WORK ITEM - Copy every line of the records below where the word "Media" occurs.

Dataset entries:
++++++

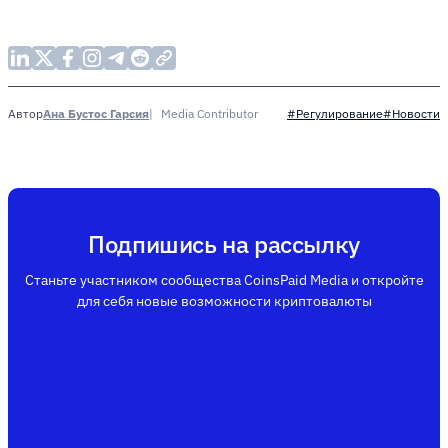
Ана Бустос Гарсия
Media Contributor
Автор
#Регулирование
#Новости
Подпишись на рассылку
Станьте участником сообщества CoinsPaid Media и откройте
для себя новые возможности криптовалюты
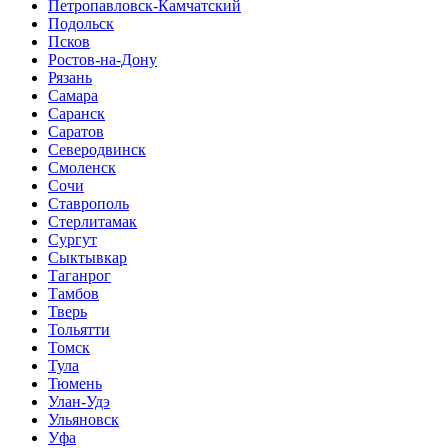
Петропавловск-Камчатский
Подольск
Псков
Ростов-на-Дону
Рязань
Самара
Саранск
Саратов
Северодвинск
Смоленск
Сочи
Ставрополь
Стерлитамак
Сургут
Сыктывкар
Таганрог
Тамбов
Тверь
Тольятти
Томск
Тула
Тюмень
Улан-Удэ
Ульяновск
Уфа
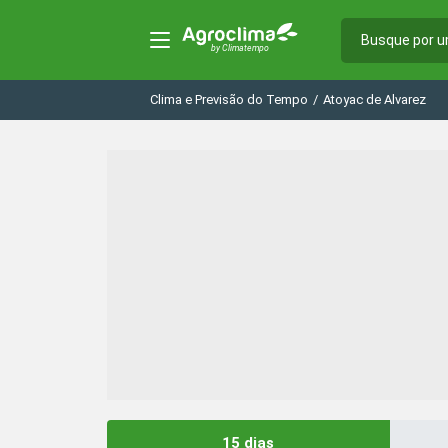
Clima e Previsão do Tempo
/
Atoyac de Alvarez
15 dias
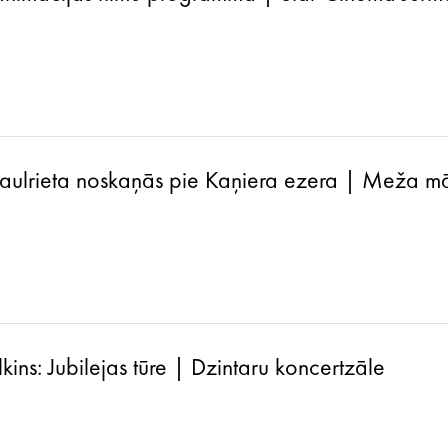
saulrieta noskaņās pie Kaņiera ezera | Meža m
ins: Jubilejas tūre | Dzintaru koncertzāle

++++++

REPLY -
Media Contributor
Станьте участником сообщества CoinsPaid Media и откройте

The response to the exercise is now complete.